Et nous n’avons rien, absolument rien pour remédier à tant de pauvreté ; les secours nous manquent depuis plusieurs années et aucune voix ne s’élève en notre faveur. Ah ! plus d’une fois, nous avons vu, Prince, à la vue de tant de pauvreté, la tristesse se peindre sur le visage de l’étranger, accouru souvent de loin pour admirer l’église Notre-Dame d’Avioth, plus d’une fois nous avons surpris des larmes involontaires s’échappant de ses yeux.
Autrefois, un orgue aux sons harmonieux déroulait ses flots d’harmonie sous les voûtes de notre église. Aujourd’hui, il reste silencieux parce qu’il nous faudrait quelques ressources pour tirer parti de ses débris encore précieux, et ces ressources, nous ne les avons pas.
Autrefois, une sonnerie digne de la majesté de cet édifice faisait l’admiration de la contrée. Mais le vandalisme de 93 a laissé à Avioth des traces toujours vivantes de son passage. Aujourd’hui, il ne nous reste qu’une petite cloche dont les sons ne parviennent même pas jusqu’aux extrémités de notre petit village.
Encore si cette église était à Paris, ou à proximité de Paris ! nous disait naguère Monsieur l’architecte du gouvernement, elle serait bientôt restaurée.
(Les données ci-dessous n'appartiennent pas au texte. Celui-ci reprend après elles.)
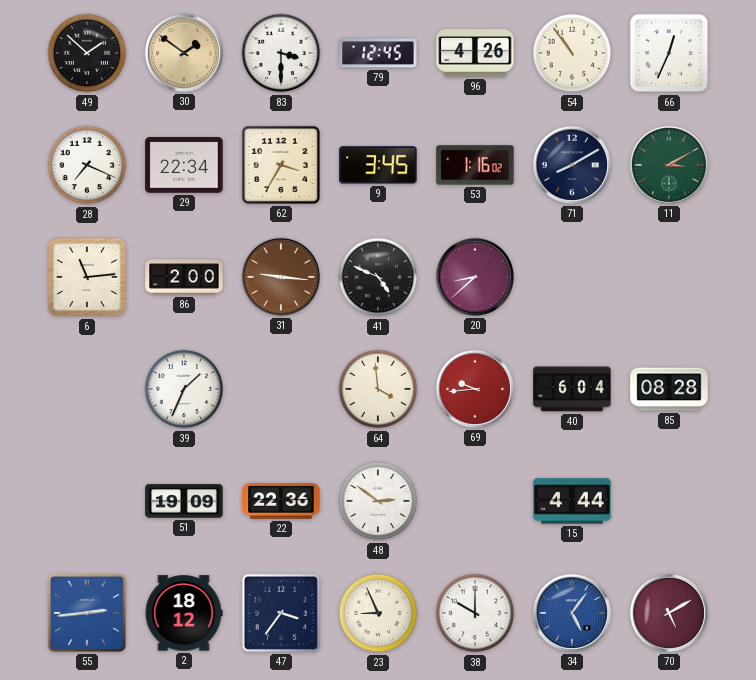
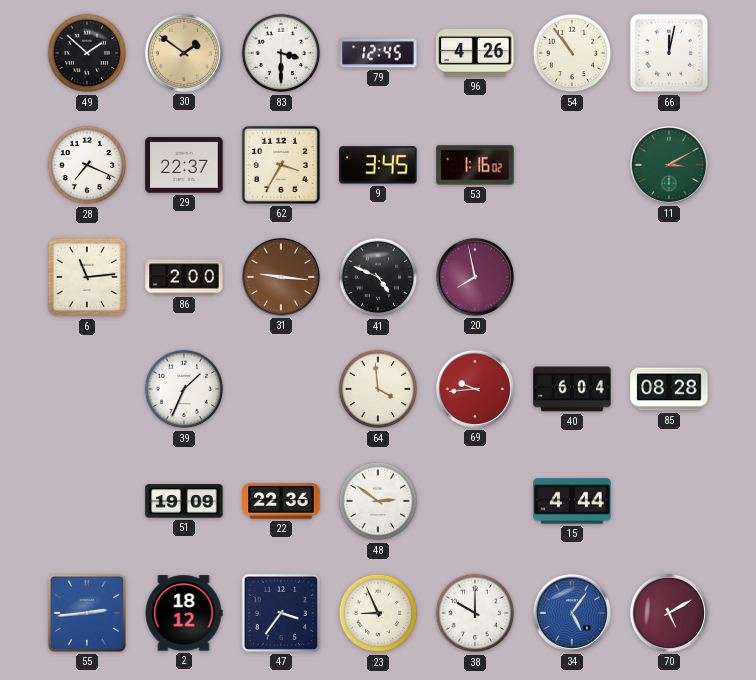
66: 12:34 -> 12:02
29: 22:34 -> 22:37
71: 8:10 -> none
20: 8:38 -> 7:58
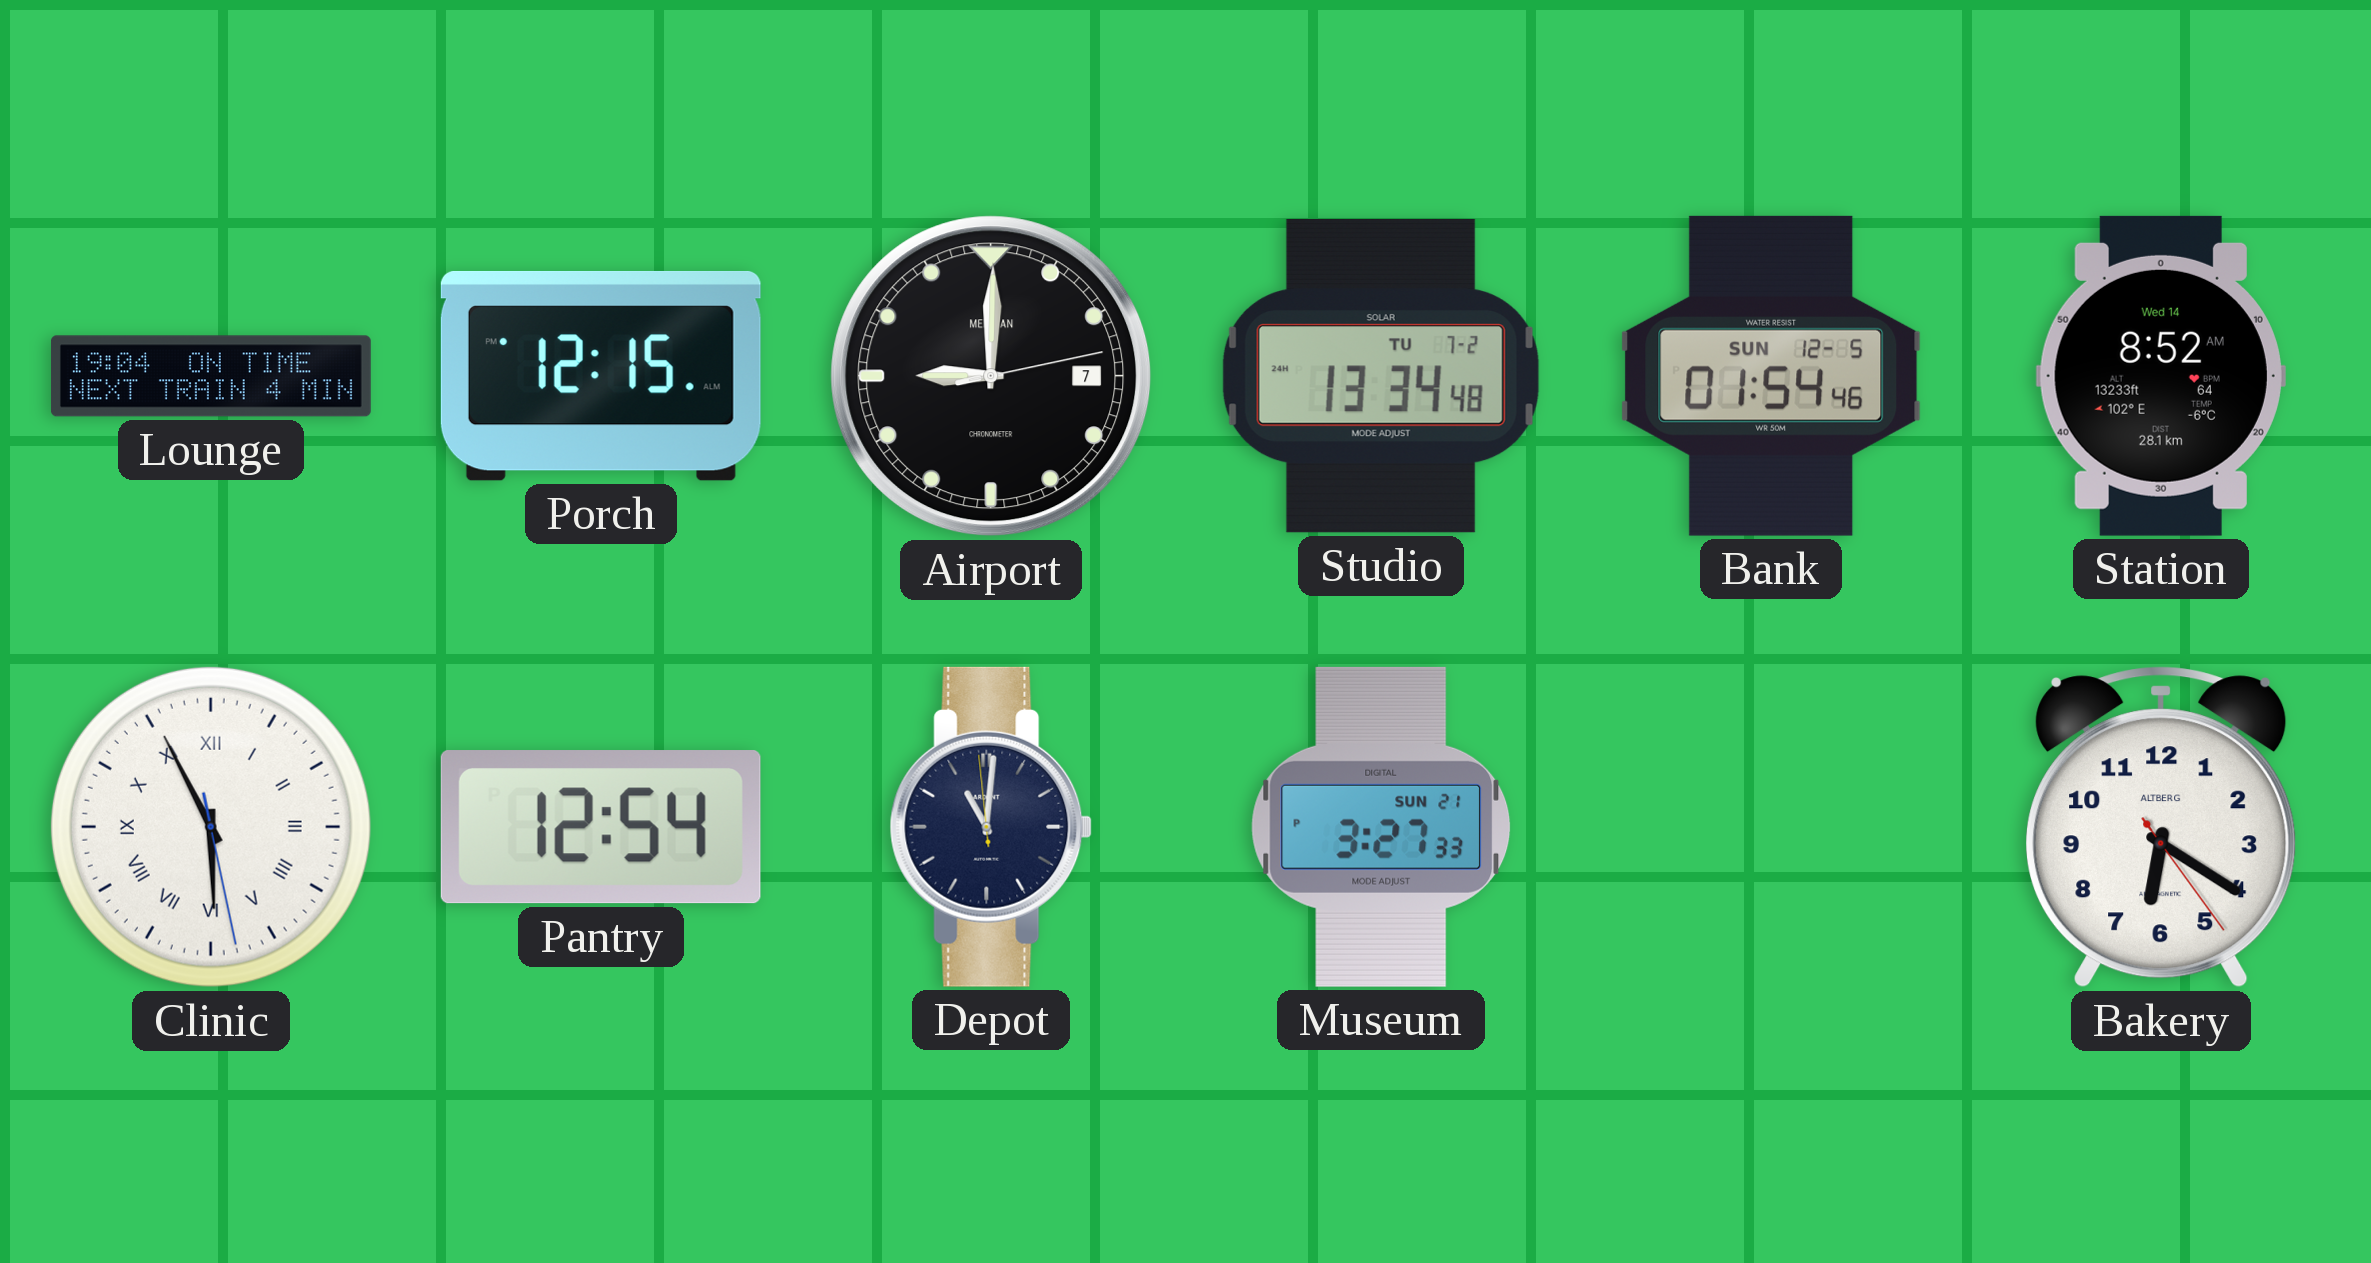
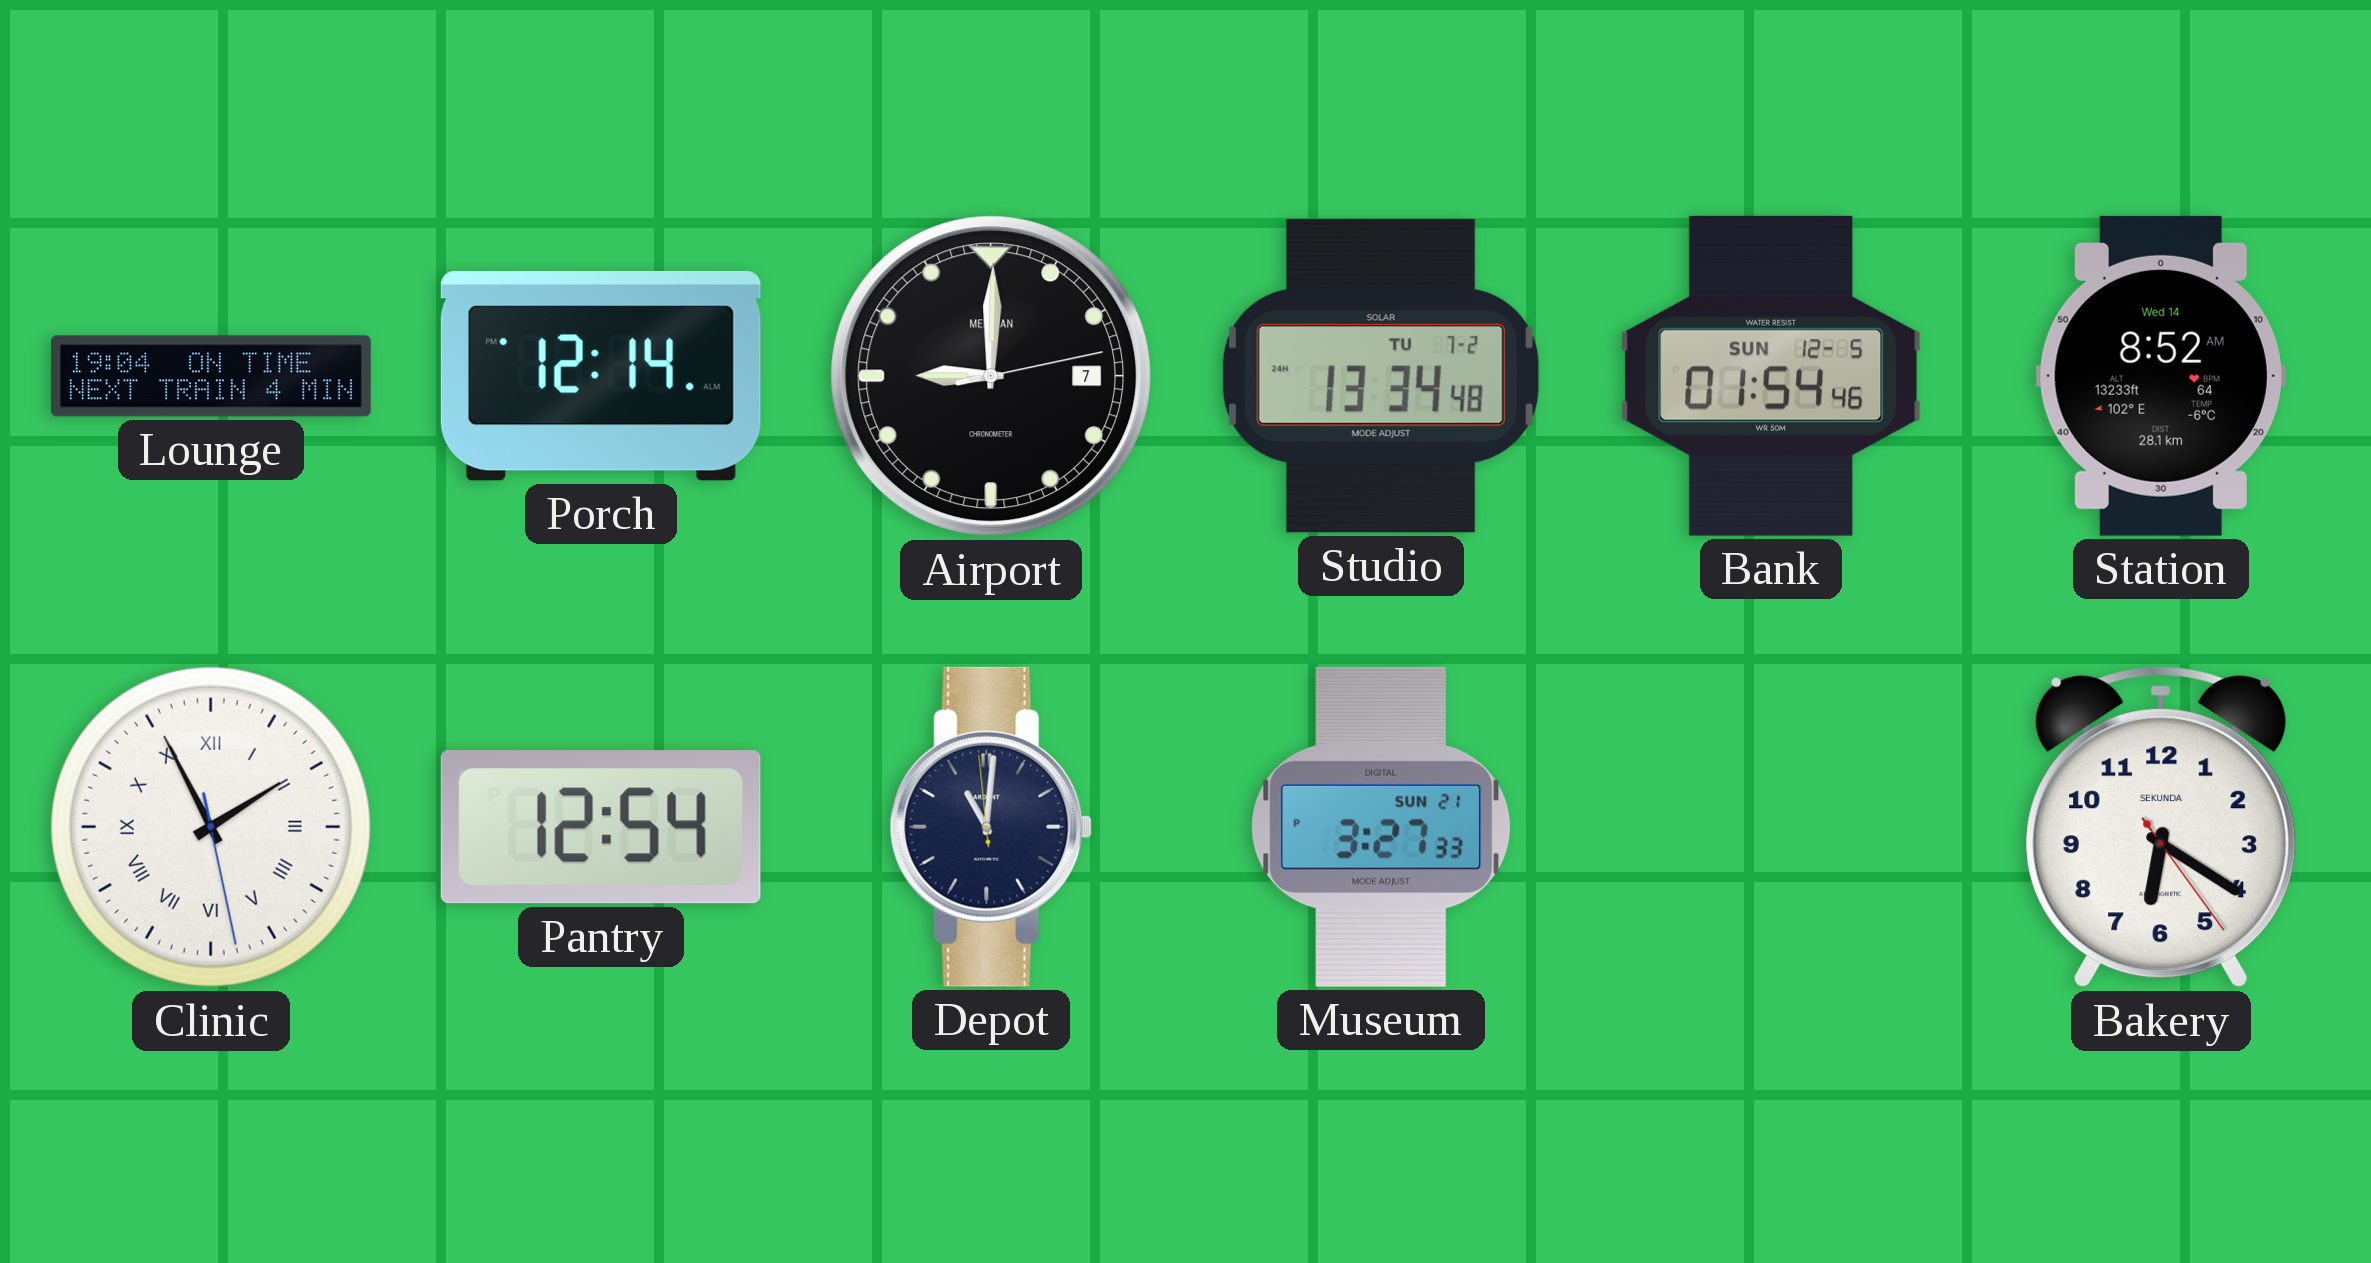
Porch: 12:15 -> 12:14
Clinic: 5:55 -> 1:55
Bakery brand: ALTBERG -> SEKUNDA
Aussi, Prince, c’est avec justice et vérité, et en même temps avec la plus grande confiance que nous nous adressons à vous et que nous vous conjurons de venir à notre secours. Conservez à la France un de ses plus beaux monuments d’architecture gothique. Les Beaux arts vous en remercieront et nous, nous prierons Dieu avec plus de ferveur dans cette église, où votre nom restera vivant par chaque pierre que vous restaurerez, pour le Prince bienfaisant qui gouverne la France.
Daignez recevoir l’assurance du profond respect avec lequel nous sommes, Prince, vos très humbles et obéissants serviteurs.
Jacquemain, curé d’Avioth
Soussigné les membres du conseil municipal dont les noms suivent :
Goffinet, maire, Protin, adjoint, Sourdeaux, Chevalier, Arnould, Didier, Salmon.
Ont signé également les membres du conseil de fabrique : Devaux, trésorier, Sourdeaux, Noël et Lepointe.
Pour copie conforme Avioth le 1er février 1852
Jacquemain, curé d’Avioth
Source : Lettre recopiée par l’abbé Henri CHEVALIER sur le cahier de délibérations du conseil de fabrique d’Avioth depuis 1804 jusqu’à 1899.
Jean-Marie Léon Jacquemain, curé d’Avioth de 1850 à 1880, est un des grands serviteurs d’Avioth. Auteur du livre « Notre-Dame d’Avioth et son église monumentale » (récemment reproduit par les éditions Lacour), il a beaucoup contribué au renouveau du Pèlerinage.
C’est lui qui a découvert, sous des boiseries du XVIème siècle, le magnifique autel du choeur et qui est à l’origine de l’enlèvement de l’affreux badigeon qui recouvrait le tabernacle, le trône de la vierge et les fresques du déambulatoire.
Il est enterré dans le « nouveau » cimetière d’Avioth qu’il avait béni lui-même le 13 avril 1862.
Sa tombe est située tout en haut de l’allée centrale.
Les inscriptions sont tellement effacées que l’association du Pèlerinage de Notre-Dame d’Avioth a décidé d’y faire poser une plaque.
Après la décision, dans les années 80, de donner son nom à une rue du village, c’est une autre manière de lui rendre hommage.